47.We agree with those observations. Warnick J went on to consider each of these observations, recognising (at [74]) that once a court refrains from applying the rule as a preliminary matter and embarks upon a hearing the rule should not necessarily be cast aside although its force might be diminished. Importantly, Warnick J made the point that the implication should be avoided that if the rule is applied as a preliminary matter the parenting application is not dealt with on the merits. In particular, he noted that the “paramountcy principle” still applies to the decision to dismiss an application to vary (s 60CA of the Family Law Act 1975 (Cth); see also Newling & Mole (1987) FLC 91-856; F & N (1987) FLC 91-813; McEnearny (supra)). We agree with the conclusion reached by Warnick J (at [81]) that:
…when the threshold question described in Rice and Asplund is determined as a preliminary matter, it remains a determination “on the merits”. Where an application is dismissed at a preliminary stage, it is not dismissed for some technical reason, such as the failure of a party to appear or some lack of compliance with form and procedure but rather because, assuming the evidence of the applicant is accepted, there is an insufficient change of circumstance shown to justify embarking on a hearing. Though sometimes unstated, the underlying conclusion will or ought be that the interests of the child in not being the subject of further litigation is more powerfully in the child’s welfare than to allow the application to continue.

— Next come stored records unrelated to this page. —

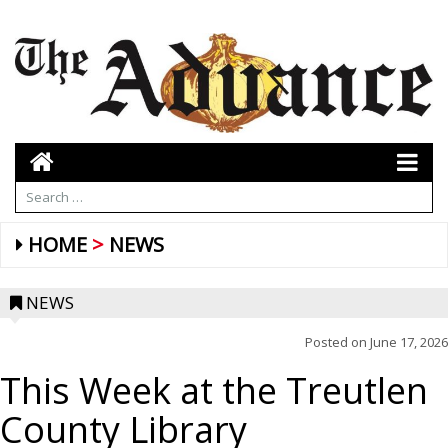
HOME
NEWS
NEWS
Posted on
June 17, 2026
This Week at the Treutlen
County Library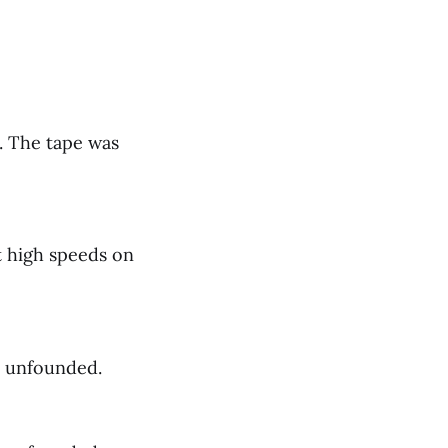
. The tape was
t high speeds on
s unfounded.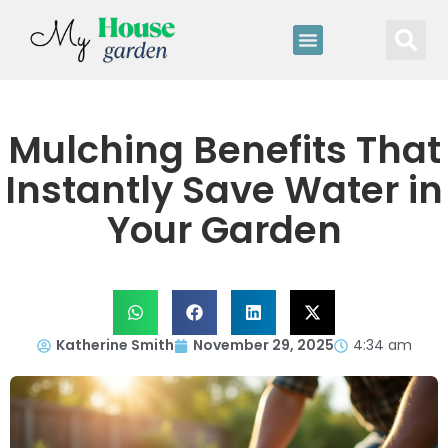
Mulching Benefits That
Instantly Save Water in
Your Garden
Katherine Smith
November 29, 2025
4:34 am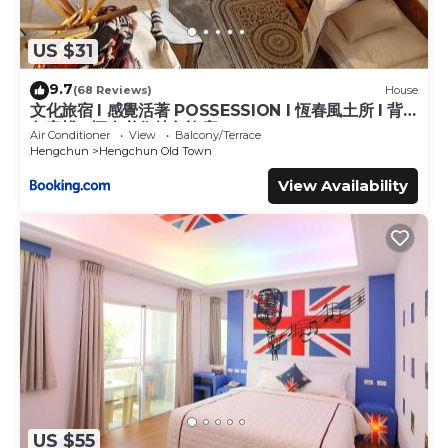
US $31
9.7
(68 Reviews)
House
文化旅宿 l 感覺活著 POSSESSION l 恆春風土所 l 背
包客棧 l 恆春必住特色旅店
Air Conditioner
View
Balcony/Terrace
Hengchun
Hengchun Old Town
View Availability
US $55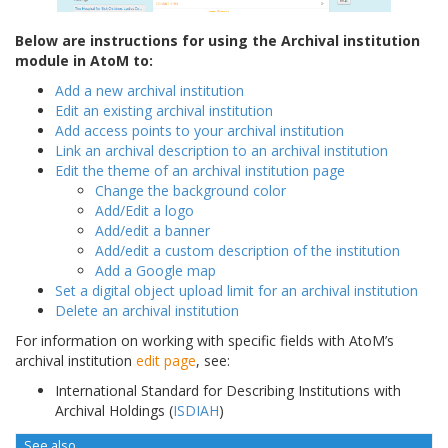
Below are instructions for using the Archival institution
module in AtoM to:
Add a new archival institution
Edit an existing archival institution
Add access points to your archival institution
Link an archival description to an archival institution
Edit the theme of an archival institution page
Change the background color
Add/Edit a logo
Add/edit a banner
Add/edit a custom description of the institution
Add a Google map
Set a digital object upload limit for an archival institution
Delete an archival institution
For information on working with specific fields with AtoM’s
archival institution
edit page
, see:
International Standard for Describing Institutions with
Archival Holdings (
ISDIAH
)
See also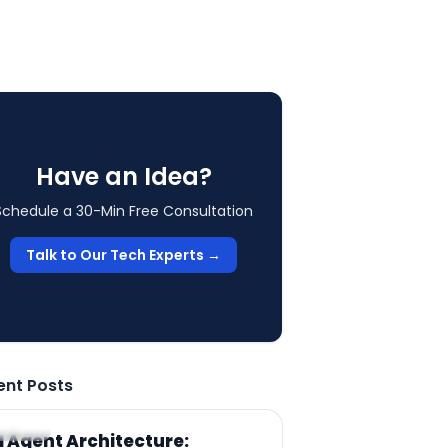
Have an Idea?
Schedule a 30-Min Free Consultation
Talk to Our Tech Experts →
ent Posts
RTICLE
I Agent Architecture: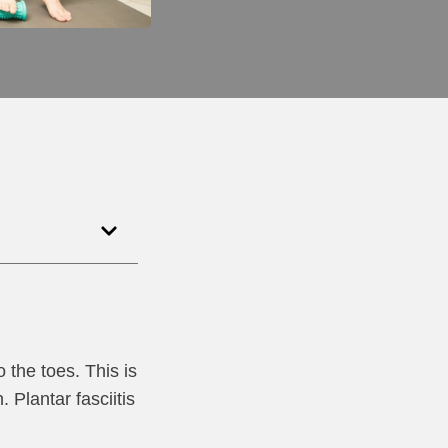
o the toes. This is
Plantar fasciitis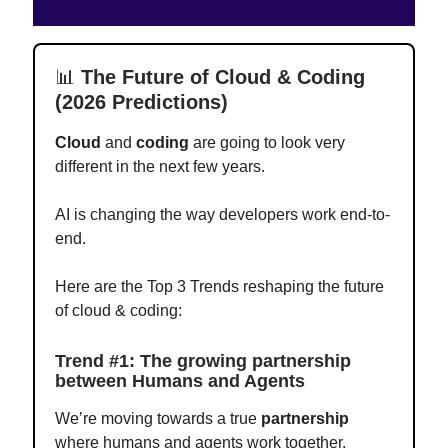
📊
The Future of Cloud & Coding
(2026 Predictions)
Cloud
and
coding
are going to look very
different in the next few years.
AI is changing the way developers work end-to-
end.
Here are the Top 3 Trends reshaping the future
of cloud & coding:
Trend #1: The growing partnership
between Humans and Agents
We’re moving towards a true
partnership
where humans and agents work together.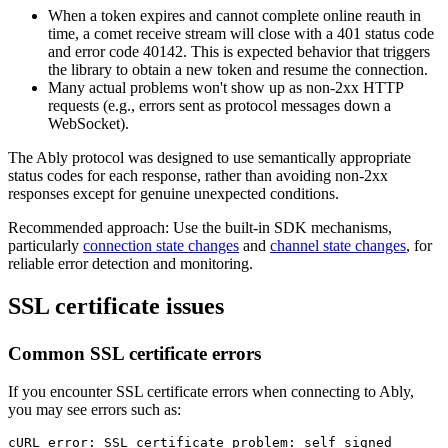
When a token expires and cannot complete online reauth in
time, a comet receive stream will close with a 401 status code
and error code 40142. This is expected behavior that triggers
the library to obtain a new token and resume the connection.
Many actual problems won't show up as non-2xx HTTP
requests (e.g., errors sent as protocol messages down a
WebSocket).
The Ably protocol was designed to use semantically appropriate
status codes for each response, rather than avoiding non-2xx
responses except for genuine unexpected conditions.
Recommended approach: Use the built-in SDK mechanisms,
particularly
connection state changes
and
channel state changes
, for
reliable error detection and monitoring.
SSL certificate issues
Common SSL certificate errors
If you encounter SSL certificate errors when connecting to Ably,
you may see errors such as:
cURL 
error
: 
SSL
 certificate 
problem
: self signed 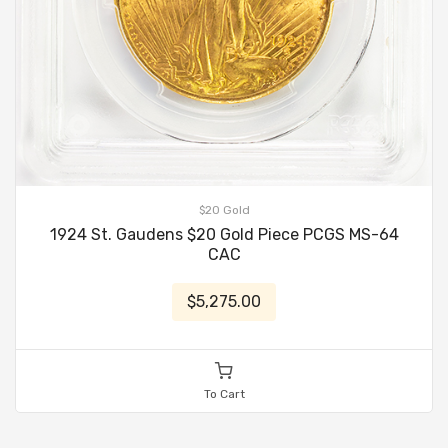
$20 Gold
1924 St. Gaudens $20 Gold Piece PCGS MS-64
CAC
$5,275.00
To Cart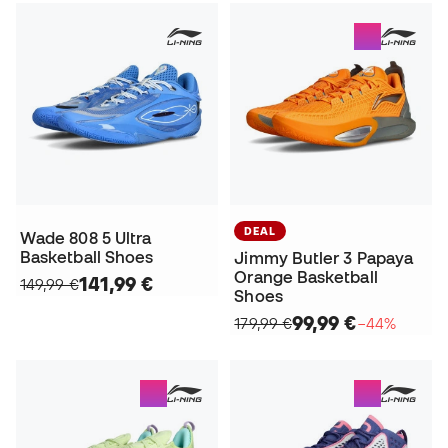
DEAL
Wade 808 5 Ultra
Basketball Shoes
Jimmy Butler 3 Papaya
Orange Basketball
141,99 €
149,99 €
Shoes
99,99 €
179,99 €
−44%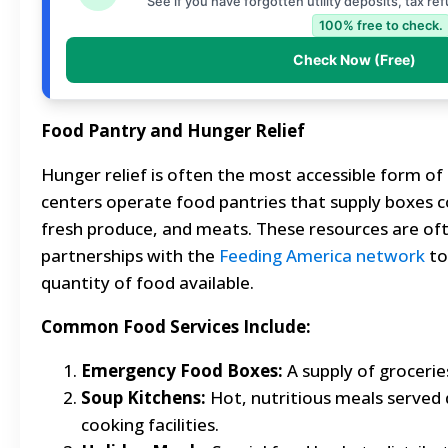
See if you have forgotten utility deposits, tax re
100% free to check.
Check Now (Free)
Food Pantry and Hunger Relief
Hunger relief is often the most accessible form of
centers operate food pantries that supply boxes 
fresh produce, and meats. These resources are of
partnerships with the
Feeding America network
to
quantity of food available.
Common Food Services Include:
Emergency Food Boxes:
A supply of groceries
Soup Kitchens:
Hot, nutritious meals served 
cooking facilities.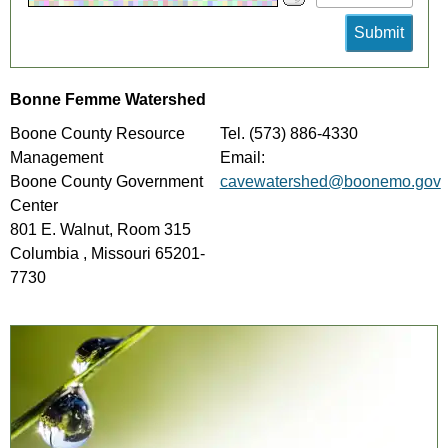
Bonne Femme Watershed
Boone County Resource
Tel. (573) 886-4330
Management
Email:
Boone County Government
cavewatershed@boonemo.gov
Center
801 E. Walnut, Room 315
Columbia , Missouri 65201-
7730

48.In summary, the best interests issue arises because there are so many changes in the lives of families that the changed circumstances that will permissibly allow re-litigation of a decision must be circumscribed, otherwise there would exist in some cases the spectre of endless litigation finalising only when the child attains 18 years of age and the courts no longer have jurisdiction.
49.However, even that simple formulation must be subservient to the nature of the application itself. This is the genesis of the “rule” in Rice & Asplund and as Warnick J says it is founded on the notion that continuous litigation over the child or children is not generally in their interests. It is usually hoped that the determination of a controversy concerning children by a court will result in at least a reasonable period of stability of those arrangements and freedom from the stressful and conflictual effects of litigation on both parents and children. In addition, recent research demonstrates that conflict between parties is itself harmful to children.[16]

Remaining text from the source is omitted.